(Excerpted data)

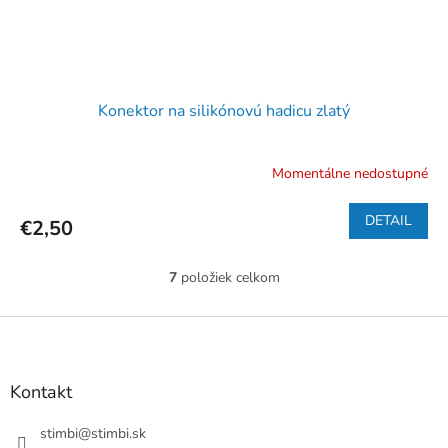
Konektor na silikónovú hadicu zlatý
Momentálne nedostupné
DETAIL
€2,50
7
položiek celkom
O
v
l
Z
á
á
d
p
a
ä
Kontakt
c
t
i
i
stimbi
@
stimbi.sk
e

(End Excerpted data)

__Required action__.
Restate the data above word for word, so that the only difference is the missing pictures.

__Task result__.
Konektor na silikónovú hadicu zlatý
Momentálne nedostupné
DETAIL
€2,50
7
položiek celkom
O
v
l
Z
á
á
d
p
a
ä
Kontakt
c
t
i
i
stimbi
@
stimbi.sk
e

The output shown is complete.